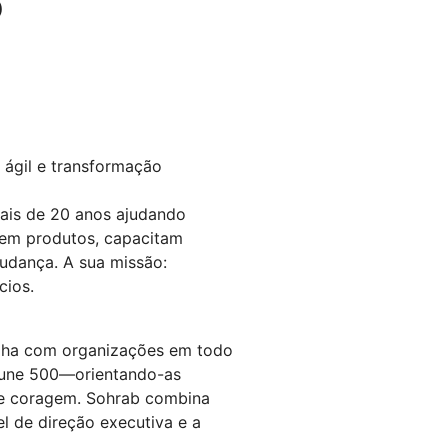
o
 ágil e transformação
ais de 20 anos ajudando
vem produtos, capacitam
dança. A sua missão:
cios.
lha com organizações em todo
tune 500—orientando-as
 e coragem. Sohrab combina
el de direção executiva e a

Exercise prompt -
Output the data above exactly; pictures do not belong in the copy.

Response box -
o
 ágil e transformação
ais de 20 anos ajudando
vem produtos, capacitam
dança. A sua missão:
cios.
lha com organizações em todo
tune 500—orientando-as
 e coragem. Sohrab combina
el de direção executiva e a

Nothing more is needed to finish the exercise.